In [3]:
# %% [markdown]
# # Part 1: The Colab Foundry - Building the Cognitive Core
# This notebook handles the heavy lifting: ingesting documents and building the vector/sparse search indexes.
# The output of this notebook will be the `policies.lancedb` folder and the `bm25_index.pkl` file, which our live API will use.

# %%
# Step 1: Install all necessary dependencies
!pip install -q "unstructured[pdf,docx]" pymupdf "camelot-py[cv]" pytesseract
!pip install -q sentence-transformers rank_bm25 lancedb spacy
!python -m spacy download en_core_web_lg

# %%
# Step 2: Import libraries and mount Google Drive
import os
import pickle
import shutil
from typing import List

import lancedb
from rank_bm25 import BM25Okapi
from sentence_transformers import SentenceTransformer
from unstructured.chunking.title import chunk_by_title
from unstructured.documents.elements import CompositeElement, Text
from unstructured.partition.auto import partition
import camelot

from google.colab import drive
drive.mount('/content/drive')

print("All dependencies installed and Google Drive mounted.")

# %%
# Step 3: Configuration - Define your project paths
# This is where your source documents are and where the final artifacts will be saved.
PDF_FOLDER = "/content/drive/MyDrive/pdfs"
OUTPUT_ARTIFACTS_PATH = "/content/drive/MyDrive/artifacts"

# Ensure directories exist
os.makedirs(PDF_FOLDER, exist_ok=True)
os.makedirs(OUTPUT_ARTIFACTS_PATH, exist_ok=True)

print(f"Please upload your initial set of policy documents to: {PDF_FOLDER}")
print(f"The final database artifacts will be saved to: {OUTPUT_ARTIFACTS_PATH}")


# %%
# Step 4: The Invincible Ingestion Pipeline
def run_ingestion_pipeline(folder_path: str) -> List[CompositeElement]:
    """
    Processes all documents within a specified folder into a clean,
    unified list of text chunks.
    """
    print(f"🚀 Starting the Invincible Ingestion Pipeline on folder: '{folder_path}'")

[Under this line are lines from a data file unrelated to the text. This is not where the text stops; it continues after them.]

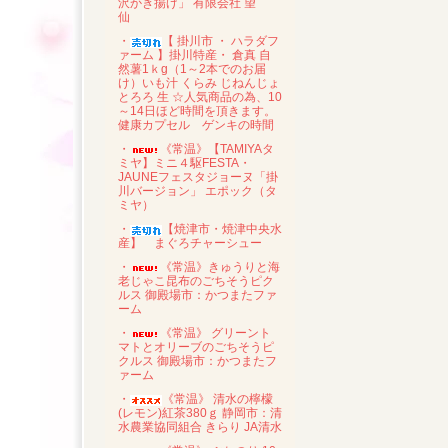
沢かき揚げ」 有限会社 望
仙
・
【 掛川市 ・ ハラダフ
ァーム 】掛川特産・ 倉真 自
然薯1ｋg（1～2本でのお届
け）いも汁 くらみ じねんじょ
とろろ 生 ☆人気商品の為、10
～14日ほど時間を頂きます。
健康カプセル ゲンキの時間
・
《常温》【TAMIYAタ
ミヤ】ミニ４駆FESTA・
JAUNEフェスタジョーヌ「掛
川バージョン」 エポック（タ
ミヤ）
・
【焼津市・焼津中央水
産】 まぐろチャーシュー
・
《常温》きゅうりと海
老じゃこ昆布のごちそうピク
ルス 御殿場市：かつまたファ
ーム
・
《常温》 グリーント
マトとオリーブのごちそうピ
クルス 御殿場市：かつまたフ
ァーム
・
《常温》 清水の檸檬
(レモン)紅茶380ｇ 静岡市：清
水農業協同組合 きらり JA清水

    doc_files = [os.path.join(folder_path, f) for f in os.listdir(folder_path)]
    if not doc_files:
        print(f"⚠️ WARNING: No document files found in '{folder_path}'.")
        return []

    print(f"Found {len(doc_files)} documents to process.")
    final_chunks = []

    for doc_path in doc_files:
        print(f"\nProcessing document: '{os.path.basename(doc_path)}'")

        # 1. High-fidelity partitioning with unstructured
        elements = partition(filename=doc_path)

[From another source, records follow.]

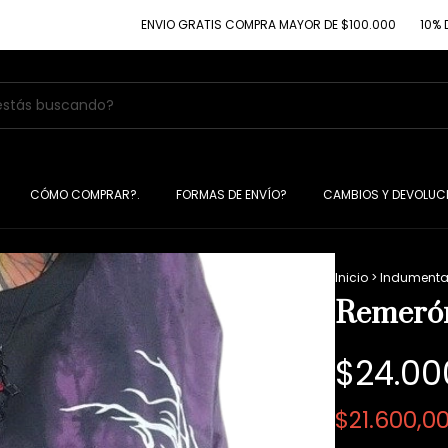
ENVIO GRATIS COMPRA MAYOR DE $100.000
10% DE DESCU
CÓMO COMPRAR?.
FORMAS DE ENVÍO?
CAMBIOS Y DEVOLUC
Inicio
>
Indumenta
Remerón
$24.00
$21.600,0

        # 2. Surgical table extraction with Camelot for PDFs
        if doc_path.lower().endswith('.pdf'):
            try:
                tables = camelot.read_pdf(doc_path, pages='all', flavor='lattice')
                if tables.n > 0:
                    print(f"  - ✅ Found {tables.n} tables. Converting to Markdown.")
                    for table in tables:
                        elements.append(Text(f"\n--- TABLE START ---\n{table.df.to_markdown()}\n--- TABLE END ---\n"))
            except Exception as e:
                print(f"  - ⚠️ Camelot table extraction failed: {e}")

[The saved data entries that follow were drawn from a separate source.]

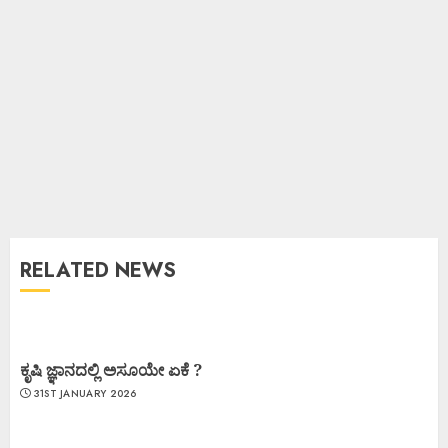
RELATED NEWS
ಕೃಷಿ ಜ್ಞಾನದಲ್ಲಿ ಅಸೂಯೇ ಏಕೆ ?
31ST JANUARY 2026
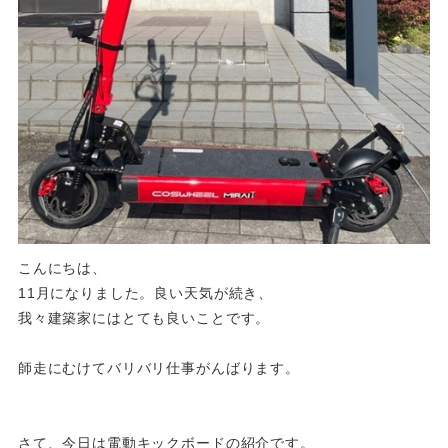
こんにちは、
11月になりました。良い天気が続き、
我々建築家にはとても良いことです。
師走にむけてバリバリ仕事がんばります。
さて、今日は電動キックボードの紹介です。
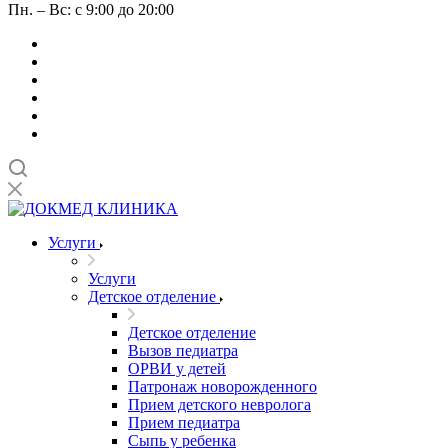
Пн. – Вс: с 9:00 до 20:00
Услуги
Услуги
Детское отделение
Детское отделение
Вызов педиатра
ОРВИ у детей
Патронаж новорожденного
Прием детского невролога
Прием педиатра
Сыпь у ребенка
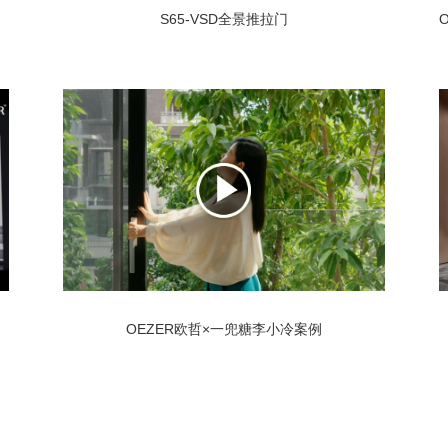
S65-VSD全景推拉门
OEZER欧哲×一兜糖李小冷案例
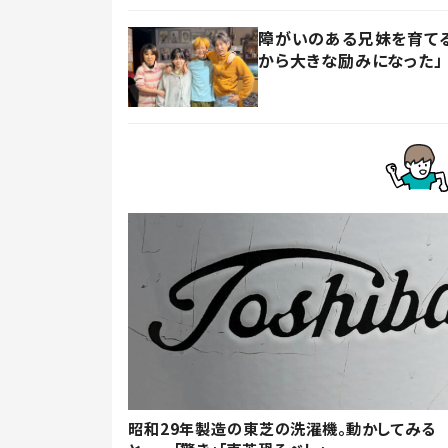
障がいのある兄妹を育てる
から大きな励みになった」
昭和29年製造の東芝の洗濯機。動かしてみる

        # 3. Semantic chunking
        chunks = chunk_by_title(elements, max_characters=1024, combine_text_under_n_chars=256)

        # Add source metadata to each chunk
        for chunk in chunks:
            chunk.metadata.source = os.path.basename(doc_path)
            final_chunks.append(chunk)

        print(f"  - ✅ Document chunked into {len(chunks)} semantic blocks.")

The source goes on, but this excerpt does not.